[ENTRIES SUPPLIED]

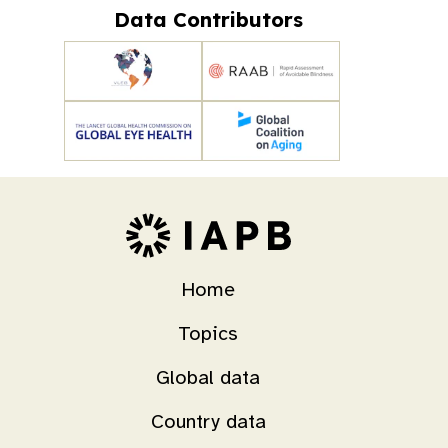
Data Contributors
Home
Topics
Global data
Country data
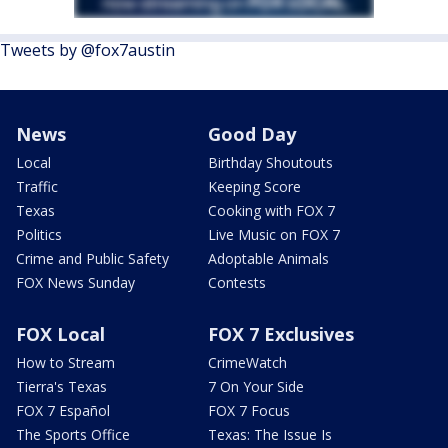
Tweets by @fox7austin
News
Good Day
Local
Birthday Shoutouts
Traffic
Keeping Score
Texas
Cooking with FOX 7
Politics
Live Music on FOX 7
Crime and Public Safety
Adoptable Animals
FOX News Sunday
Contests
FOX Local
FOX 7 Exclusives
How to Stream
CrimeWatch
Tierra's Texas
7 On Your Side
FOX 7 Español
FOX 7 Focus
The Sports Office
Texas: The Issue Is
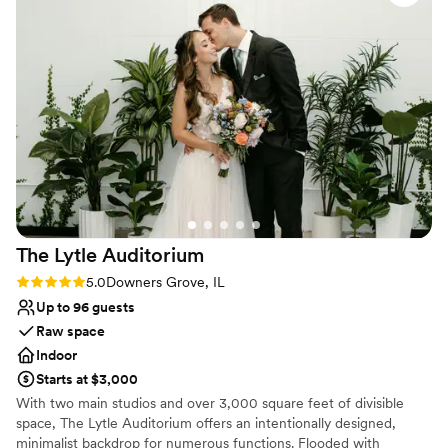
Flexible event spaces
allowing us to do our own sweets table and
Romantic vineyard setting
include our specific liquor requests. The quality
Provides a dedicated team on-site
of their work and overall value was exceptional.
Venue considerations
Our guests raved about the experience, and we
Does not allow pets
couldn't be happier with how our special day
Not wheelchair accessible
turned out at Pinstripes Oak Brook.
”
No free parking
The Lytle
Auditorium
Rating: 5.0 (4 reviews)
5.0
Downers Grove, IL
Up to 96 guests
Raw space
Indoor
Starts at $3,000
With two main studios and over 3,000 square feet of divisible
space, The Lytle Auditorium offers an intentionally designed,
minimalist backdrop for numerous functions. Flooded with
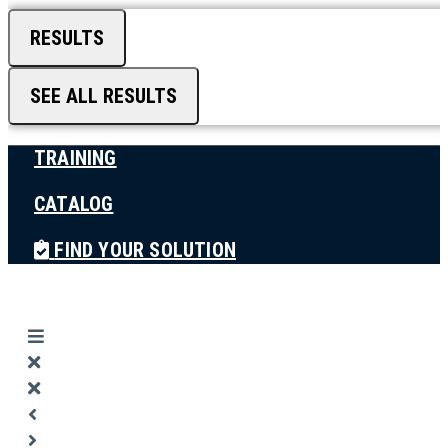
RESULTS
SEE ALL RESULTS
TRAINING
CATALOG
FIND YOUR SOLUTION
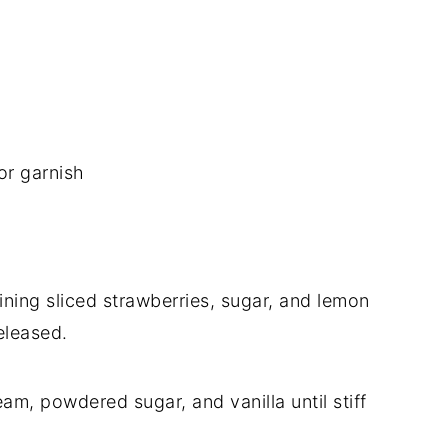
or garnish
ning sliced strawberries, sugar, and lemon
released.
am, powdered sugar, and vanilla until stiff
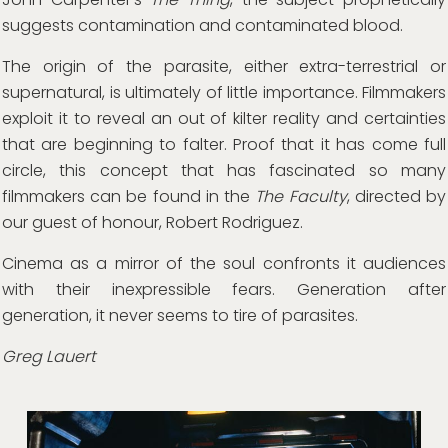
suggests contamination and contaminated blood.
The origin of the parasite, either extra-terrestrial or
supernatural, is ultimately of little importance. Filmmakers
exploit it to reveal an out of kilter reality and certainties
that are beginning to falter. Proof that it has come full
circle, this concept that has fascinated so many
filmmakers can be found in the
The Faculty
, directed by
our guest of honour, Robert Rodriguez.
Cinema as a mirror of the soul confronts it audiences
with their inexpressible fears. Generation after
generation, it never seems to tire of parasites.
Greg Lauert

[/ENTRIES SUPPLIED]

◆ ACTIVITY: Begin with the line containing "Provides a dedicated team on-site" and end with the last line of the material above; return exactly those lines, both ends included, and omit all pictures.

◆ EXERCISE RESPONSE:
Provides a dedicated team on-site
of their work and overall value was exceptional.
Venue considerations
Our guests raved about the experience, and we
Does not allow pets
couldn't be happier with how our special day
Not wheelchair accessible
turned out at Pinstripes Oak Brook.
”
No free parking
The Lytle
Auditorium
Rating: 5.0 (4 reviews)
5.0
Downers Grove, IL
Up to 96 guests
Raw space
Indoor
Starts at $3,000
With two main studios and over 3,000 square feet of divisible
space, The Lytle Auditorium offers an intentionally designed,
minimalist backdrop for numerous functions. Flooded with
RESULTS
SEE ALL RESULTS
TRAINING
CATALOG
FIND YOUR SOLUTION
or garnish
ning sliced strawberries, sugar, and lemon
released.
am, powdered sugar, and vanilla until stiff
suggests contamination and contaminated blood.
The origin of the parasite, either extra-terrestrial or
supernatural, is ultimately of little importance. Filmmakers
exploit it to reveal an out of kilter reality and certainties
that are beginning to falter. Proof that it has come full
circle, this concept that has fascinated so many
filmmakers can be found in the
The Faculty
, directed by
our guest of honour, Robert Rodriguez.
Cinema as a mirror of the soul confronts it audiences
with their inexpressible fears. Generation after
generation, it never seems to tire of parasites.
Greg Lauert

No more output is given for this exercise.